Stored entries:
● ● ● ● ●

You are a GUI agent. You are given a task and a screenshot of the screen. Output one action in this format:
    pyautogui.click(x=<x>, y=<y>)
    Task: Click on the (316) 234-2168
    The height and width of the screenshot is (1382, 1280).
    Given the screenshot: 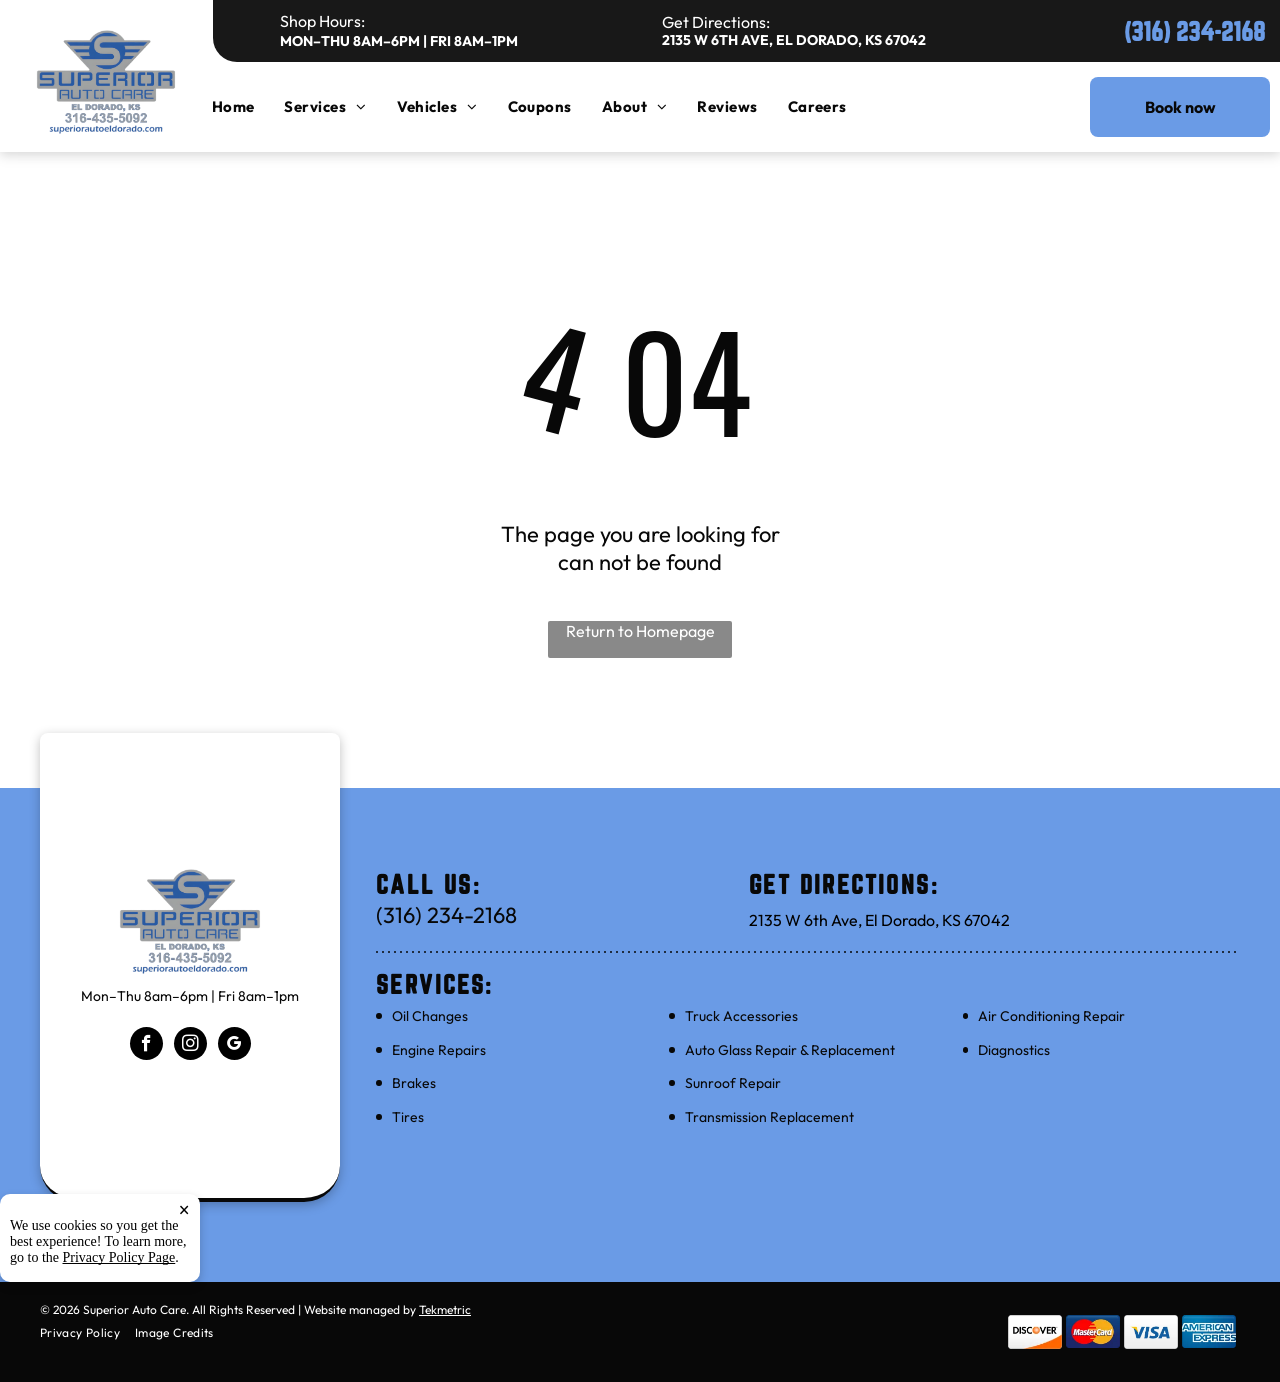 What is the action you would take?
    pyautogui.click(x=1194, y=31)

● ● ● ● ●

Give the lines again, exactly as they stand, from the beginning of the data through the line with "The height and".

You are a GUI agent. You are given a task and a screenshot of the screen. Output one action in this format:
    pyautogui.click(x=<x>, y=<y>)
    Task: Click on the (316) 234-2168
    The height and width of the screenshot is (1382, 1280).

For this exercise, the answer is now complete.